The construction of the classification model by the random forest algorithm
To validate the accuracy of feature genes, the feature genes were involved in a random forest algorithm for constructing classification models. After repeating the CV 5 times, the mean value of AUC was 0.85 ± 0.09 in the ROC curve (Figure 8), and the average accuracy of the model was 85.7% (95%CI: 0.7587-0.9265). The external dataset validated the efficiency of the random forest model. The value of AUC was 0.82 (Figure 9), and the accuracy of external validation was 78.6%. Besides that, the positive predictive value was 100%, and the negative predictive value was 66.7% that the confusion matrix visualized these results (Figure 10).

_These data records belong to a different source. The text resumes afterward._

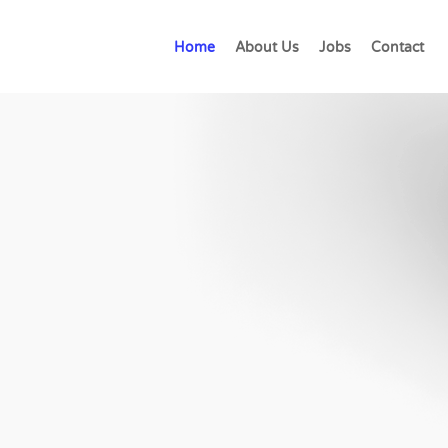
Home
About Us
Jobs
Contact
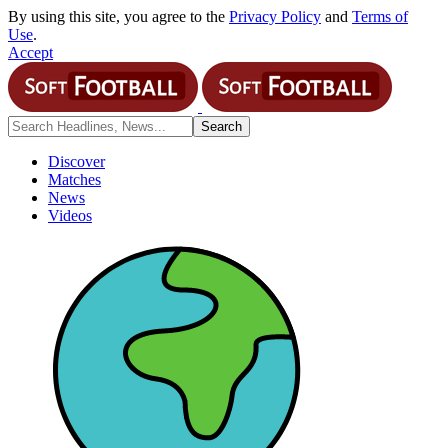
By using this site, you agree to the
Privacy Policy
and
Terms of
Use
.
Accept
Discover
Matches
News
Videos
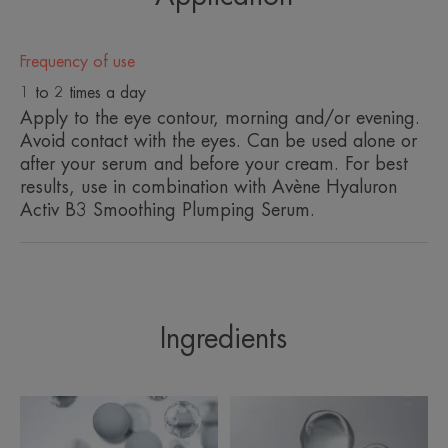
A FEW WORDS FROM OUR EXPERT
Frequency of use
1 to 2 times a day
Apply to the eye contour, morning and/or evening.
Avoid contact with the eyes. Can be used alone or
after your serum and before your cream. For best
As we age, our skin begins to lose
results, use in combination with Avène Hyaluron
its natural moisture, where fine
Activ B3 Smoothing Plumping Serum.
lines and wrinkles may start to
appear, and skin begins to lack
firmness and elasticity. Hyaluron
Activ B3 targets the signs and
Ingredients
cause of ageing with a unique
formula of anti-ageing and
decongesting ingredients.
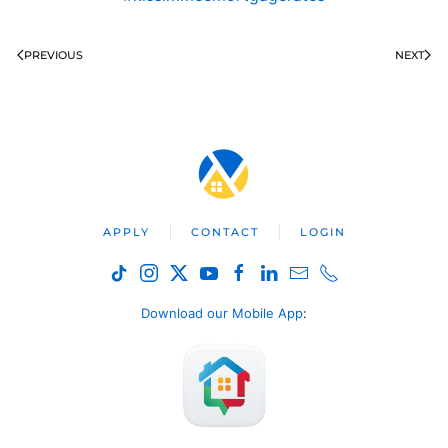
PREVIOUS
NEXT
APPLY
CONTACT
LOGIN
Download our Mobile App
:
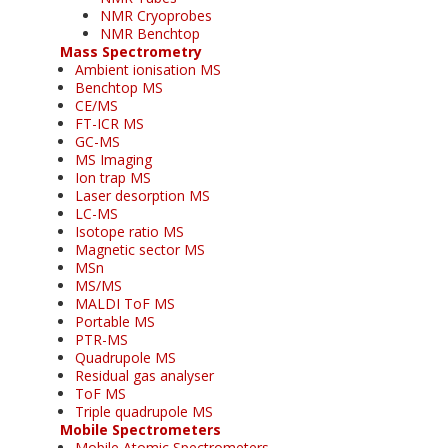
NMR Cryoprobes
NMR Benchtop
Mass Spectrometry
Ambient ionisation MS
Benchtop MS
CE/MS
FT-ICR MS
GC-MS
MS Imaging
Ion trap MS
Laser desorption MS
LC-MS
Isotope ratio MS
Magnetic sector MS
MSn
MS/MS
MALDI ToF MS
Portable MS
PTR-MS
Quadrupole MS
Residual gas analyser
ToF MS
Triple quadrupole MS
Mobile Spectrometers
Mobile Atomic Spectrometers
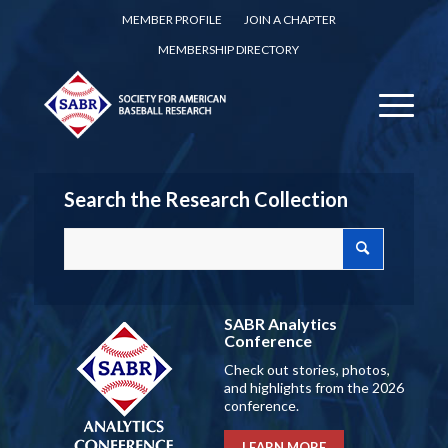
MEMBER PROFILE
JOIN A CHAPTER
MEMBERSHIP DIRECTORY
Search the Research Collection
SABR Analytics
Conference
Check out stories, photos,
and highlights from the 2026
conference.
LEARN MORE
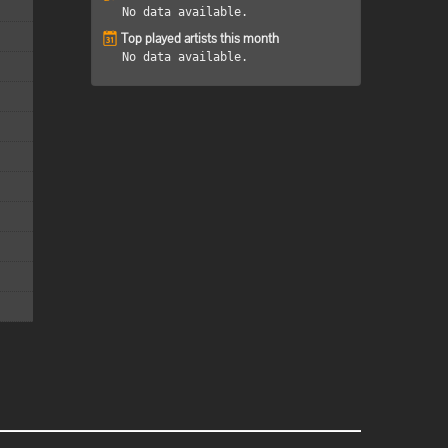
No data available.
Top played artists this month
No data available.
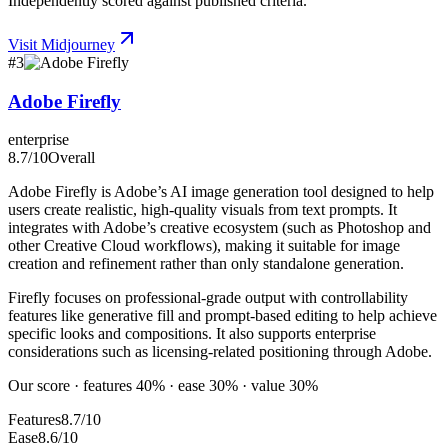
Independently scored against published criteria.
Visit
Midjourney
#
3
Adobe Firefly
enterprise
8.7
/10
Overall
Adobe Firefly is Adobe’s AI image generation tool designed to help
users create realistic, high-quality visuals from text prompts. It
integrates with Adobe’s creative ecosystem (such as Photoshop and
other Creative Cloud workflows), making it suitable for image
creation and refinement rather than only standalone generation.
Firefly focuses on professional-grade output with controllability
features like generative fill and prompt-based editing to help achieve
specific looks and compositions. It also supports enterprise
considerations such as licensing-related positioning through Adobe.
Our score · features 40% · ease 30% · value 30%
Features
8.7/10
Ease
8.6/10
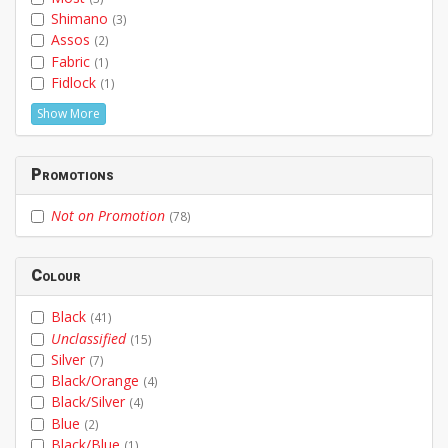
Shimano
(3)
Assos
(2)
Fabric
(1)
Fidlock
(1)
Show More
Promotions
Not on Promotion
(78)
Colour
Black
(41)
Unclassified
(15)
Silver
(7)
Black/Orange
(4)
Black/Silver
(4)
Blue
(2)
Black/Blue
(1)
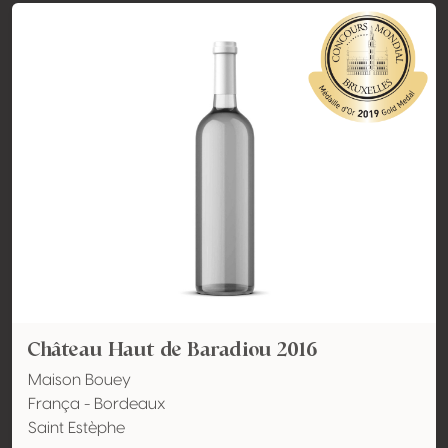
Château Haut de Baradiou 2016
Maison Bouey
França - Bordeaux
Saint Estèphe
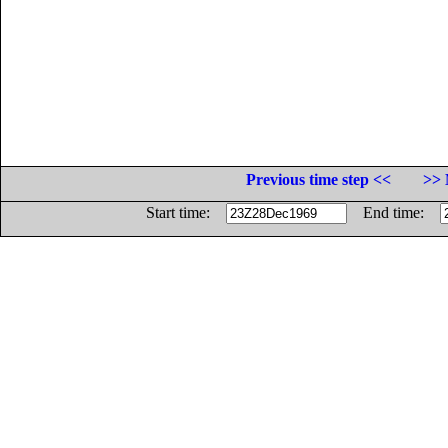
Previous time step <<
>> 
Start time:
End time:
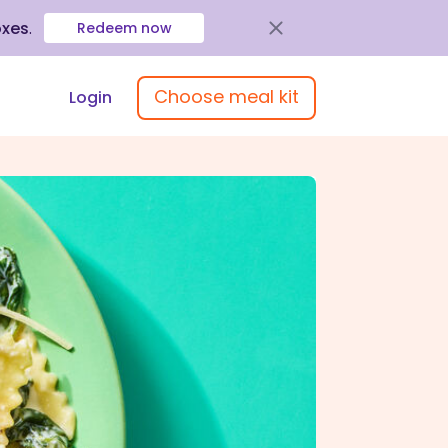
oxes
.
Redeem now
Choose meal kit
Login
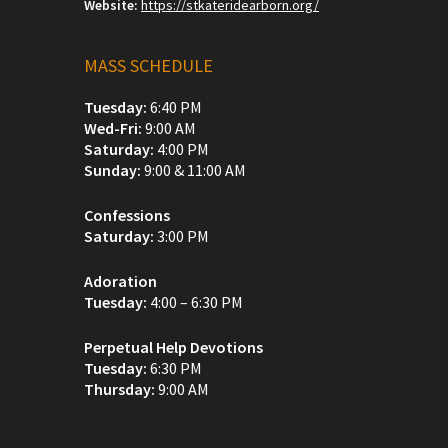
Website:
https://stkateridearborn.org/
MASS SCHEDULE
Tuesday:
6:40 PM
Wed-Fri:
9:00 AM
Saturday:
4:00 PM
Sunday:
9:00 & 11:00 AM
Confessions
Saturday:
3:00 PM
Adoration
Tuesday:
4:00 – 6:30 PM
Perpetual Help Devotions
Tuesday:
6:30 PM
Thursday:
9:00 AM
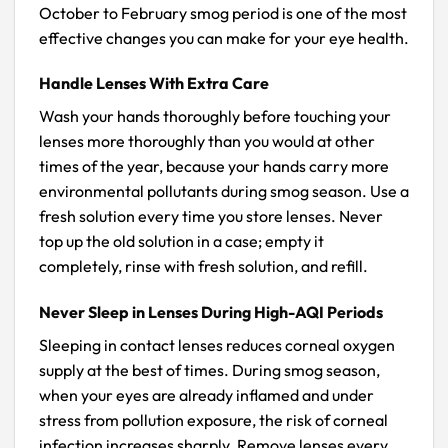
October to February smog period is one of the most
effective changes you can make for your eye health.
Handle Lenses With Extra Care
Wash your hands thoroughly before touching your
lenses more thoroughly than you would at other
times of the year, because your hands carry more
environmental pollutants during smog season. Use a
fresh solution every time you store lenses. Never
top up the old solution in a case; empty it
completely, rinse with fresh solution, and refill.
Never Sleep in Lenses During High-AQI Periods
Sleeping in contact lenses reduces corneal oxygen
supply at the best of times. During smog season,
when your eyes are already inflamed and under
stress from pollution exposure, the risk of corneal
infection increases sharply. Remove lenses every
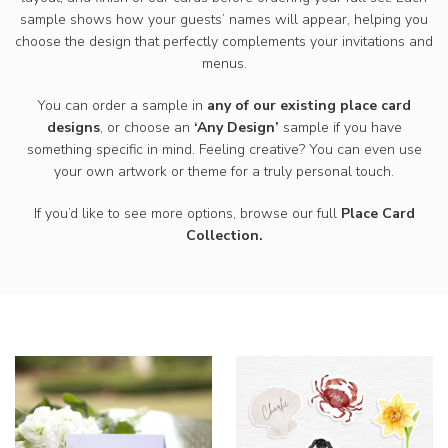
sample shows how your guests’ names will appear, helping you
choose the design that perfectly complements your invitations and
menus.
You can order a sample in
any of our existing place card
designs
, or choose an
‘Any Design’
sample if you have
something specific in mind. Feeling creative? You can even use
your own artwork or theme for a truly personal touch.
If you’d like to see more options, browse our
full
Place Card
Collection.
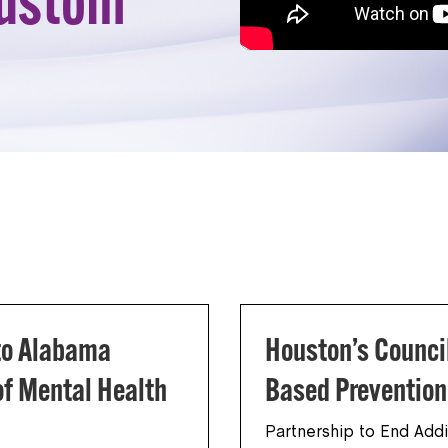
custom
 to Alabama
Houston’s Counci
f Mental Health
Based Preventio
Partnership to End Addi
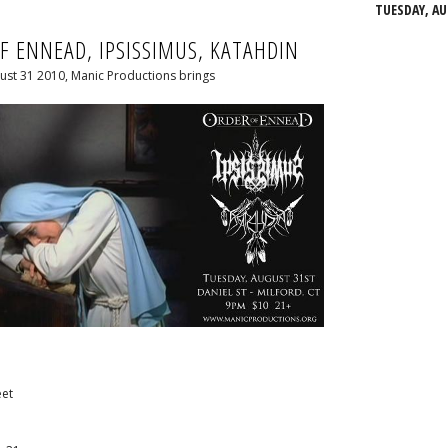
TUESDAY, AU
F ENNEAD, IPSISSIMUS, KATAHDIN
ust 31 2010, Manic Productions brings
eet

Hub modules screening of the PPI network
The PPI network of feature genes, with 38 nodes and 89 edges, was established by the STRING website and the Cytoscape. The top ten proteins were ACTR3, ARPC1A, ARPC2, ARPC3, SKIV2L2, ARPC5L, EXOSC5, EXOSC7, EXOSC8 and GAPVD1 (Figure 11). To screen the cluster of proteins, we selected two modules from these proteins using MCODE. The protein function of modules enriched in the catalytic component of the RNA exosome complex and regulation of actin polymerization, that these two modules were defined as module1 and module 2 respectively. The 4 nodes, Superkiller viralicidic activity 2-like 2 (SKIV2L2), Exosome component 5 (EXOSC5), Exosome component 7 (EXOSC7), Exosome component 8 (EXOSC8), belonged to module 1. Five other nodes in module 2 were Actin Related Protein 3 (ACTR3), Actin Related Protein 2/3 Complex Subunit 1A (ARPC1A), Actin-related protein 2/3 complex subunit 2 (ARPC2), Actin Related Protein 2/3 Complex Subunit 3 (ARPC3), Actin-related protein 2/3 complex subunit 5-like protein (ARPC5L) and GTPase Activating Protein And VPS9 Domains 1 (GAPVD1).